The SBDC is not a lender but it can help you get in touch with lenders familiar with your situation.
The SBDC is not a guarantor. But it can help you create your business plan and loan application.
Yes. The SBDC works with existing business owners by offering counseling in various areas from financing capital expansion to developing a company web site. The SBDC also sponsors a series of seminars designed to educate business owners on various software packages.
For an applicant to receive SBA financing, you must first meet the credit requirements of your local lender. Only after these requirements are met is your application forwarded to the SBA. The SBDC uses financial analysis software to determine if new clients are likely to qualify for financing. For those clients that do not qualify, the SBDC offers counseling on alternative sources of financing.
Yes. The SBA has both Women's and a Minority Prequalification program. To qualify, the business must have at least 51% woman or minority ownership. The applicant must meet the SBA's qualifications for assistance.

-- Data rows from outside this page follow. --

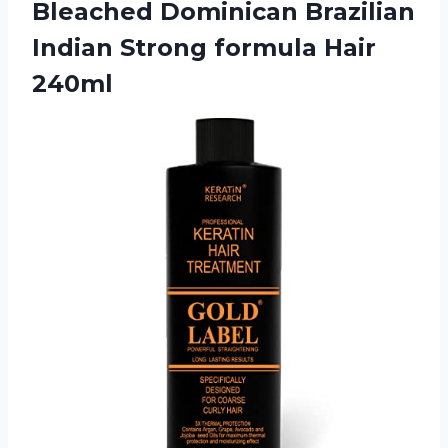
Bleached Dominican Brazilian
Indian
Strong formula Hair
240ml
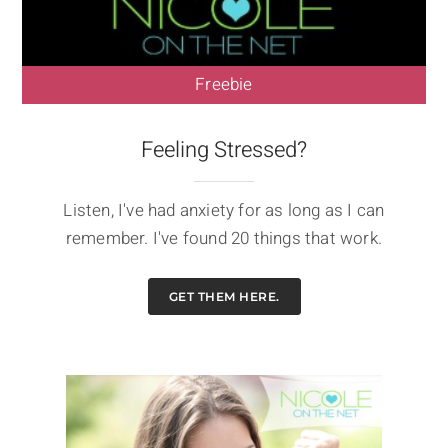
Freebie
Feeling Stressed?
Listen, I've had anxiety for as long as I can
remember. I've found 20 things that work.
GET THEM HERE.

For more information on the SBA's minority and women's prequalification program, click here.
The Small Business Development Center offers workshops for prospective business owners. Our consultants meet with clients to discuss issues involved with starting and financing a small business.

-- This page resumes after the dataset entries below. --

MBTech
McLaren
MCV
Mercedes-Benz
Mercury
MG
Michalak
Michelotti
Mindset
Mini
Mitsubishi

A business plan is a formal document that provides potential lenders, investors and other parties a summary of your business. The business plan serves as a resume of the business and defines the firm, operations and goals. It is an action plan that provides a roadmap of where the firm currently is, where the owner wants the firm to be, and the resources and assistance needed to get the firm to where it should be. A business plan is necessary for entrepreneurs starting a business or facing changes within their business. SBDC consultants provide qualified entrepreneurs with assistance in formulating business plans for loan application packages. For a business plan template, click here.
The financial needs for start-up businesses vary with the nature and type of each business. Generally, lenders expect that you have at least a 15-20 percent equity position (your own personal investment that is free of debt) in your business in order to get financed. You also should have sufficient funds to cover the costs of operating expenses. These expenses include items such as insurance, rent, salary and money to repay the loan. Accurately determining your cash flow needs is crucial to a successful start-up. Insufficient start-up capital is a leading cause of business failure.

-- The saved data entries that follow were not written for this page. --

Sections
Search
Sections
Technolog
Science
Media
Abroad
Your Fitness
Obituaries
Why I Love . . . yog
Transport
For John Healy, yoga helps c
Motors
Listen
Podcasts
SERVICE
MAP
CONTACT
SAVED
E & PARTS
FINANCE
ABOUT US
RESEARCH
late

The primary source of capital is your own personal funds. Your willingness to commit your own funds is the best indicator of how serious you are about your new business venture. It boosts others confidence in your business and builds your credibility as a business owner. Other sources of capital include family, friends, taking a partner, banks, commercial finance companies, venture capital firms, local development companies and life insurance companies. Meet with a SBDC counselor to determine the types of funding for which you qualify.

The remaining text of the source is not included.